LOADING...
Meet 'OpenHathi', the first ever Hindi large language model
The model is built on Meta AI's Llama2-7B architecture

Meet 'OpenHathi', the first ever Hindi large language model

Dec 13, 2023
05:29 pm

What's the story

Sarvam AI, an Indian start-up, has launched 'OpenHathi-Hi-v0.1,' the first Hindi Large Language Model (LLM) in the OpenHathi series. This budget-friendly model extends Llama2-7B and offers GPT-3.5-like performance for Indic languages. Founded by Pratyush Kumar and Vivek Raghavan in July 2023, Sarvam AI raised $41 million in Series A funding from Lightspeed Ventures, Peak XV Partners, and Khosla Ventures.

Details

Two-phase training process and performance

The OpenHathi model has a 48K-token extension of Llama2-7B's tokenizer and uses a two-phase training process. First, it aligns randomly initialized Hindi embeddings through embedding alignment. Then, it learns cross-lingual attention across tokens with bilingual language modeling. Sarvam AI says their model performs well in various Hindi tasks while maintaining English proficiency, similar to or better than OpenAI's GPT-3.5.

What Next?

Collaboration with AI4Bharat and KissanAI

Sarvam AI collaborated with academic partners at AI4Bharat to develop OpenHathi, who provided language resources and benchmarks. The model was fine-tuned with KissanAI using data from a bot that converses with farmers in multiple languages.

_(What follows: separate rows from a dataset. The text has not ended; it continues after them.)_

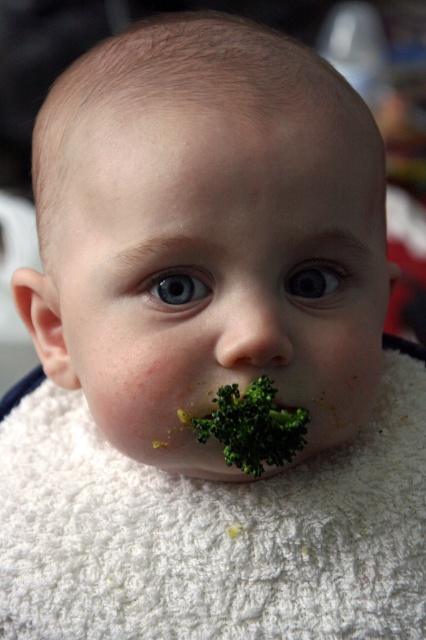 Between white fluffy blanket at center and green textured broccoli at mouth, which one appears on the left side from the viewer's perspective?

white fluffy blanket at center

Who is shorter, white fluffy blanket at center or green textured broccoli at mouth?

green textured broccoli at mouth

Does point (201, 484) come closer to viewer compared to point (287, 440)?

No, it is behind (287, 440).

Locate an element on the screen. white fluffy blanket at center is located at coordinates (213, 532).

Is blue glossy eye at center further to camera compared to green leafy vegetable at lower center?

Yes, blue glossy eye at center is behind green leafy vegetable at lower center.

Find the location of a particular element. blue glossy eye at center is located at coordinates (316, 280).

From the picture: Is white fluffy blanket at center positioned in front of blue glossy eye at center?

No, white fluffy blanket at center is further to the viewer.

Between point (377, 611) and point (331, 272), which one is positioned in front?

Point (331, 272) is in front.

The height and width of the screenshot is (640, 426). In order to click on white fluffy blanket at center in this screenshot , I will do `click(213, 532)`. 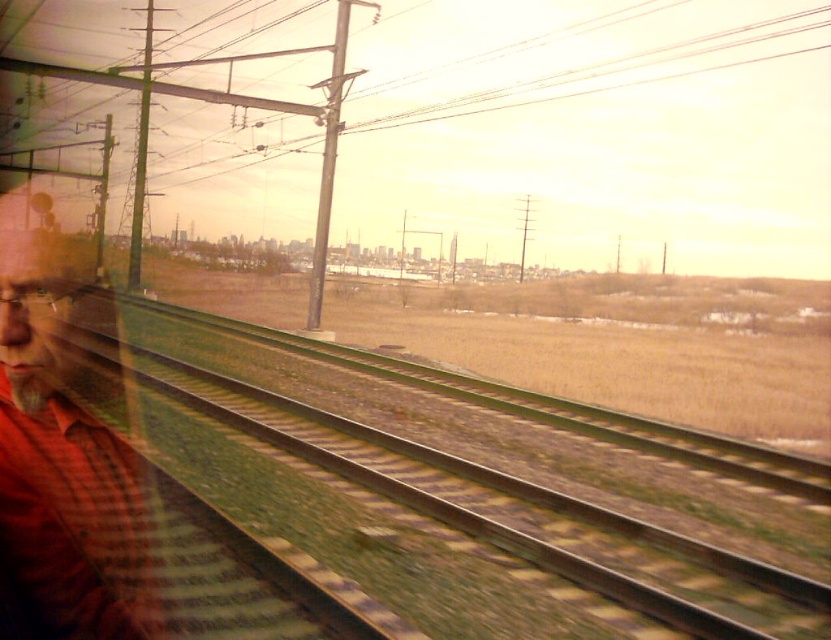 Who is lower down, green metallic track at center or red plaid shirt at left?

green metallic track at center

Does green metallic track at center come in front of red plaid shirt at left?

No, green metallic track at center is behind red plaid shirt at left.

Does point (543, 499) lie in front of point (17, 566)?

That is False.

Find the location of `green metallic track at center`. green metallic track at center is located at coordinates (485, 500). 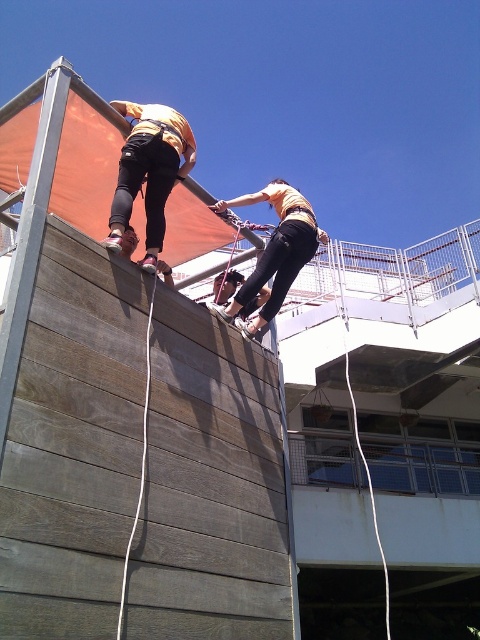 You are a safety inspector checking the climbing wall. You notice two climbers, one wearing matte black pants at upper left and another in matte yellow shirt at center. Which climber is positioned closer to the top of the wall?

The matte black pants at upper left is closer to the viewer than matte yellow shirt at center, so the climber in matte black pants at upper left is closer to the top of the wall. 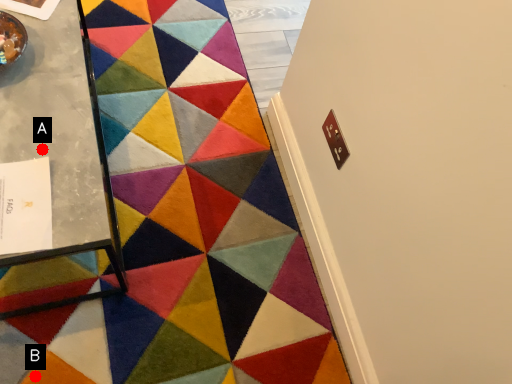 Question: Two points are circled on the image, labeled by A and B beside each circle. Which point is farther from the camera taking this photo?

Choices:
 (A) A is further
 (B) B is further

Answer: (B) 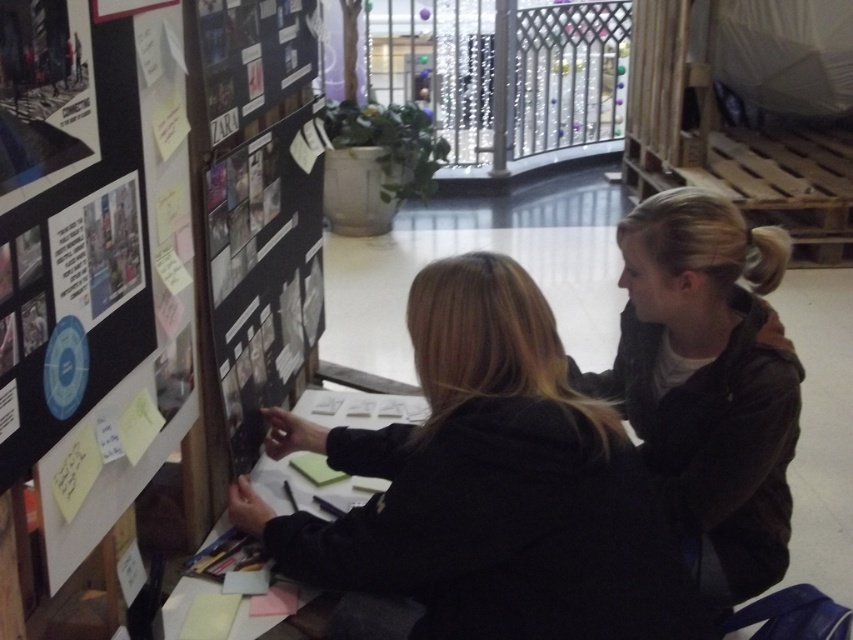 Based on the photo, you are standing in the room and want to see the matte black poster at upper left clearly. Is the dark brown jacket at upper right blocking your view of it?

The matte black poster at upper left is behind the dark brown jacket at upper right, so yes, the dark brown jacket at upper right is blocking your view of the matte black poster at upper left.

You are standing in front of the large display board and notice a point marked at coordinates (403, 492). If you want to touch this point with a 3.5 feet long stick, can you reach it?

The point at (403, 492) is 3.86 feet away from the camera. Since the stick is only 3.5 feet long, you cannot reach it with the stick. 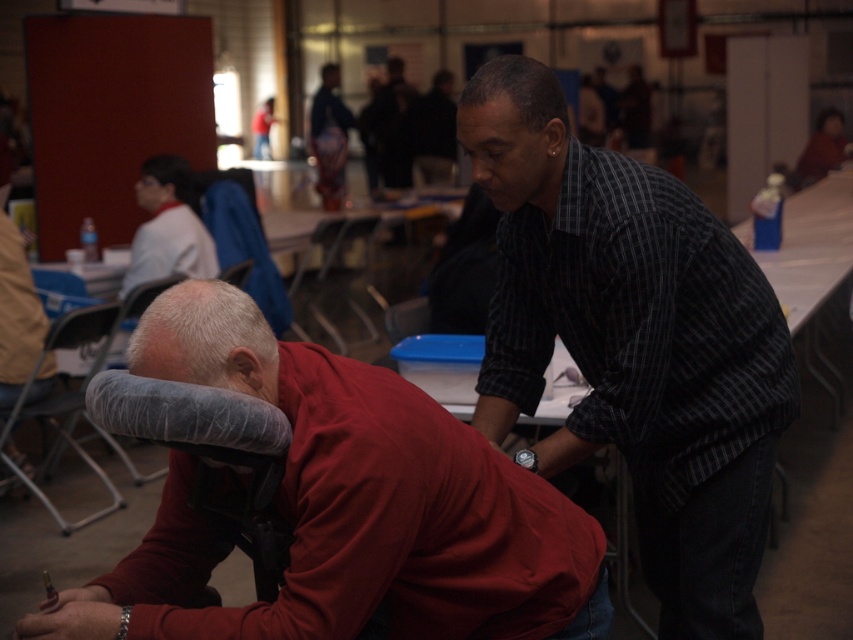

KissanAI recently launched Dhenu 1.0, an Agriculture Large Language Model designed for Indian agricultural practices, understanding English, Hindi, and Hinglish queries.

Insights

Aiming to cater to India's unique needs

Sarvam AI focuses on India's unique needs with a background in AI research and digital infrastructure development. The start-up emphasizes Generative AI integration for various Indian languages and encourages collaborations for domain-specific AI model development using enterprise data. OpenHathi-Hi-v0.1 is a significant step in meeting the linguistic needs of the Indian market, highlighting the potential of AI-driven language models in the country.